Ia mengatakan telah melihat sendiri pembangunan pertahanan di sejumlah pulau terluar Indonesia. Semua telah dicek, dan semua sesuai dengan laporan.
Anggaran pertahanan sebesar Rp 107 triliun di Kementerian Pertahanan pun dinilainya sudah besar. Alokasi anggaran itu kedua terbesar setelah Kementerian Pekerjaan Umum dan Perumahan Rakyat.
Dengan anggaran yang ada pun, pembangunan pertahanan dan keamanan terus dilakukan. Sebagai contoh, kekuatan pertahanan saat ini disebarkan merata di seluruh penjuru Nusantara. Ia mencontohkan, kekuatan pertahanan dan keamanan sekarang berada di Natuna, Morotai, Samlaki, dan Biak.
”Artinya titik-titik pinggir di negara ini terjaga. Yang namanya radar maritim dan udara kita sudah menguasai 100 persen wilayah, karena sudah ada 19 titik radar udara dan 11 titik radar maritim yang telah terkoneksi,” kata Jokowi.

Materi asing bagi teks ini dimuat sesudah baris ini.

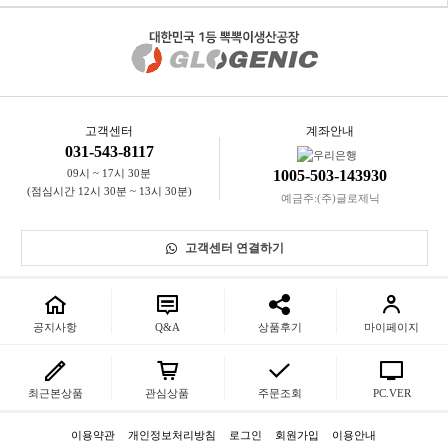
(자세한 내용은 고객만족센터 1:1 E-MAIL상담을 이용해 주시기 바랍
니다.)
※ 고객님의 마음이 바뀌어 교환, 반품을 하실 경우 상품반송 비용은 고
객님께서 부담하셔야 합니다.
(색상 교환, 사이즈 교환 등 포함)
고객센터
계좌안내
031-543-8117
09시 ~ 17시 30분
1005-503-143930
(점심시간 12시 30분 ~ 13시 30분)
예금주:(주)글로제닉
고객센터 연결하기
공지사항
Q&A
상품후기
마이페이지
최근본상품
관심상품
주문조회
PC.VER
이용약관
개인정보처리방침
로그인
회원가입
이용안내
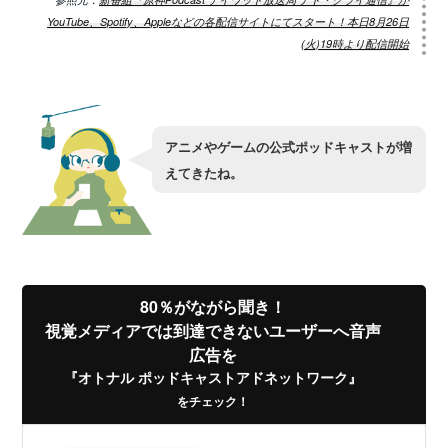
YouTube、Spotify、Appleなどの各配信サイトにてスタート！本日8月26日
(火)19時より配信開始
アニメやゲームの公式ポッドキャストが増
えてきたね。
80％がながら聞き！
視覚メディアでは到達できないユーザーへ音声
広告を
『オトナル ポッドキャストアドネットワーク』
をチェック！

Selain itu, pembangunan sistem radar yang terintegrasi juga dapat melacak siapa pun yang masuk wilayah Indonesia secara ilegal.
Ke depan, menurut Jokowi, anggaran pertahanan juga penting untuk membangun industri alat utama sistem persenjataan. ”Kalau investasi di bidang pertahanan terus dilakukan, saya yakin kita akan memiliki alutsista yang baik dan memiliki teknologi dari transfer pengetahuan,” pungkas Jokowi.